Guiora, qui s’était déjà écarté, se retourna d’un bond qui fit voler sa longue barbe.
— Oublies-tu Yhwh, fille ? tonna-t-il. Oublies-tu que chaque mot vient de Lui ?
Avec un courage douloureux, Miryem secoua la tête.
— Non, sage de Gamala, je ne l’oublie pas. Mais la parole de Dieu que tu aimes, c’est celle que tu étudies dans le Livre. Elle te rend savant, mais elle ne sert pas à nous unir, décréta-t-elle avec une fermeté qui les sidéra.

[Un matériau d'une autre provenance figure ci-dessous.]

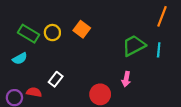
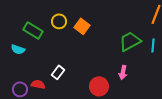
yellow circle: (52, 33) -> (59, 21), moved
cyan semicircle: (20, 59) -> (18, 49), moved, turned 48

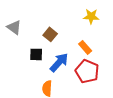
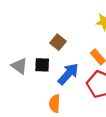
gray triangle: (14, 27) -> (19, 66), moved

Miryem vit leurs expressions stupéfaites, y devina de la colère ou de l’incompréhension. Elle craignit de les avoir offenses alors qu’elle voulait les aider. D’un ton plus tendre, elle ajouta :
— Vous êtes tous savants et moi je ne suis qu’une ignorante, mais je vous écoute et je constate que votre savoir ne sert qu’à la dispute. Qui, parmi vous, saurait être celui que chacun écoute ? Et si vous parveniez à vaincre Hérode, que se passerait-il ? Vous vous disputeriez comme avant et vous vous battriez les uns contre les autres ? Les pharisiens contre les esséniens. Tous contre les sadducéens du sanhédrin.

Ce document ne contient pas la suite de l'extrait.